Nel mirino delle offese è finita in particolare l’allenatrice della Longobarda Valle dell’Irno, Marina Rinaldi, prima coach transgender in Italia e figura già nota nel panorama calcistico dilettantistico. Nonostante il clima ostile, l’allenatrice ha scelto di portare comunque a termine la gara, concentrandosi esclusivamente sull’aspetto sportivo.
Il caso è stato successivamente esaminato dal giudice sportivo del Comitato provinciale della LND di Salerno, che ha sanzionato la Blue Soccer Academy con una multa di 200 euro. Nel provvedimento si fa riferimento a un comportamento definito «offensivo e minaccioso» da parte dei sostenitori, con episodi che includerebbero anche lancio di fumogeni, sputi, oggetti e tentativi di invasione di campo, oltre a insulti a sfondo sessista rivolti alla tesserata ospite e al direttore di gara.
La vicenda ha riacceso il dibattito sulle condizioni del calcio dilettantistico e sulla gestione dei provvedimenti disciplinari in caso di discriminazioni.

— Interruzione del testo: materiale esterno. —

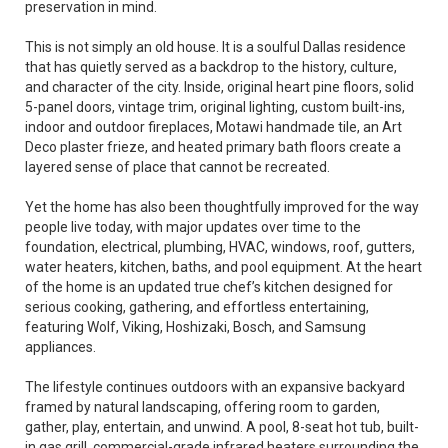
preservation in mind.
This is not simply an old house. It is a soulful Dallas residence
that has quietly served as a backdrop to the history, culture,
and character of the city. Inside, original heart pine floors, solid
5-panel doors, vintage trim, original lighting, custom built-ins,
indoor and outdoor fireplaces, Motawi handmade tile, an Art
Deco plaster frieze, and heated primary bath floors create a
layered sense of place that cannot be recreated.
Yet the home has also been thoughtfully improved for the way
people live today, with major updates over time to the
foundation, electrical, plumbing, HVAC, windows, roof, gutters,
water heaters, kitchen, baths, and pool equipment. At the heart
of the home is an updated true chef’s kitchen designed for
serious cooking, gathering, and effortless entertaining,
featuring Wolf, Viking, Hoshizaki, Bosch, and Samsung
appliances.
The lifestyle continues outdoors with an expansive backyard
framed by natural landscaping, offering room to garden,
gather, play, entertain, and unwind. A pool, 8-seat hot tub, built-
in gas grill, commercial-grade infrared heaters surrounding the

La stessa Rinaldi, con un passato da calciatrice e un patentino UEFA B conseguito a Coverciano, ha più volte denunciato come episodi simili non siano isolati.
L’allenatrice, che in passato ha guidato anche la Salernitana femminile, ha raccontato di aver subito negli anni offese e minacce, sottolineando la difficoltà di lavorare in un ambiente che definisce ancora segnato da una “cultura malsana”. Pur tra il disagio, ha ribadito la volontà di non fermarsi e di continuare il proprio percorso professionale nel mondo del calcio.
Un episodio che, al di là del risultato sportivo, riporta ancora una volta l’attenzione sul tema del rispetto e della sicurezza negli stadi, anche nei campionati minori.